◆ WHAT YOU NEED TO DO: Among the records below, find the lines with the word "output" and copy them.

### DATA TO EXAMINE ###

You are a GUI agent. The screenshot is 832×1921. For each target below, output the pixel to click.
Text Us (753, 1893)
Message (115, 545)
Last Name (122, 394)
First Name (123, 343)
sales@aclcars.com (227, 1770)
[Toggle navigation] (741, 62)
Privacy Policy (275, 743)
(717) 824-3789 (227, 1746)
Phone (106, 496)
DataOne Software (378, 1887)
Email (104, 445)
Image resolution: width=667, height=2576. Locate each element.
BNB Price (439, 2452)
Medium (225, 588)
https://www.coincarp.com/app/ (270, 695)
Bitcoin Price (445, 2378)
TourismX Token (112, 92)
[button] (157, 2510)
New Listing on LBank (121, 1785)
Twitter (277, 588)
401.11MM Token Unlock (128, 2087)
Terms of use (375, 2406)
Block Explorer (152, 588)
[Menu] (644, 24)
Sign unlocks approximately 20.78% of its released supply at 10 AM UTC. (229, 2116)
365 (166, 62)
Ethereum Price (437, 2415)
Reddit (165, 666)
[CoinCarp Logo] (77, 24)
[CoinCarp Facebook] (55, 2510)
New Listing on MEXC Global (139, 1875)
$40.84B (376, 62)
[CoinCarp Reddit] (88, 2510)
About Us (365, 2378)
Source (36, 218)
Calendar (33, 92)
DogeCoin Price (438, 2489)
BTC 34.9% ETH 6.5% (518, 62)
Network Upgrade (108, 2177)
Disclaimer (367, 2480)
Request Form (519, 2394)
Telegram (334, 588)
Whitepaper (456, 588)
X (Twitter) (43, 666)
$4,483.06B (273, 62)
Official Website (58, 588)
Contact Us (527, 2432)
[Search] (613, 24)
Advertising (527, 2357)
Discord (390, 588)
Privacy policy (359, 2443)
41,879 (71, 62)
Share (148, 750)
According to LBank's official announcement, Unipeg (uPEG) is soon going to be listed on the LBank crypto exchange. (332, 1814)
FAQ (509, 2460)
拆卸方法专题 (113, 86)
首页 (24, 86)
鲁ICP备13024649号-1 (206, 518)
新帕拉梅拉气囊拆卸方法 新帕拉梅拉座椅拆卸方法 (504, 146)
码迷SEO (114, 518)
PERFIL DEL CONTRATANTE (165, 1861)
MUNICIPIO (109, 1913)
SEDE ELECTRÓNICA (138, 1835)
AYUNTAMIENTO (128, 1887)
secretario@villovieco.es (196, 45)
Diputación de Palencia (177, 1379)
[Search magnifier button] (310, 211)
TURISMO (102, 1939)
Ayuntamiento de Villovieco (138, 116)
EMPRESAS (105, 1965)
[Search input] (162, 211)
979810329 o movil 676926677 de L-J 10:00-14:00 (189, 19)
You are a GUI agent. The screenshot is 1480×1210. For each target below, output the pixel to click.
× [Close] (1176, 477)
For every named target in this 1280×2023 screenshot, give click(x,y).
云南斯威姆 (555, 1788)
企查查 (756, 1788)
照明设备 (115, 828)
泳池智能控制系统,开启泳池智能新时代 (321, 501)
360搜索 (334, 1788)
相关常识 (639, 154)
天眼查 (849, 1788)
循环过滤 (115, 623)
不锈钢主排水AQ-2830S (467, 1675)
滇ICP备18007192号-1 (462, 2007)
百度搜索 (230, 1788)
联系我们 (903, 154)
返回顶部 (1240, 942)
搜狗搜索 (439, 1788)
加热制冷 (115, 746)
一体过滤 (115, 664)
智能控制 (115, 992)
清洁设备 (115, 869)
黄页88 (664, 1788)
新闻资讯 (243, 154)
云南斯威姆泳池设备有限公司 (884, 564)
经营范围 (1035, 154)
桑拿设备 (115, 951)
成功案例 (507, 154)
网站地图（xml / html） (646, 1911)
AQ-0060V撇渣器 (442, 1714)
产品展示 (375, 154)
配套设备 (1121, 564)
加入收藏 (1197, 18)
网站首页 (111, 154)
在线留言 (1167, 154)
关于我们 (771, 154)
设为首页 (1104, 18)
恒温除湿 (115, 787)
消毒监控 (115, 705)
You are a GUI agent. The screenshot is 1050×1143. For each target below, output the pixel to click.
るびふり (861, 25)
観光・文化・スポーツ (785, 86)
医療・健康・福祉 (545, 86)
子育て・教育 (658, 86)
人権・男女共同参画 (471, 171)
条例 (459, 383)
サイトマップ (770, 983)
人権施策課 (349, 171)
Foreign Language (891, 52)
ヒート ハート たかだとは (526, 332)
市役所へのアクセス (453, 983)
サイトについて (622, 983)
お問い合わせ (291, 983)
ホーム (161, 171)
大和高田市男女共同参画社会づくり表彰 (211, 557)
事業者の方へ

###

◆ SOLUTION FOR THIS EXERCISE:
You are a GUI agent. The screenshot is 832×1921. For each target below, output the pixel to click.
You are a GUI agent. The screenshot is 1480×1210. For each target below, output the pixel to click.
You are a GUI agent. The screenshot is 1050×1143. For each target below, output the pixel to click.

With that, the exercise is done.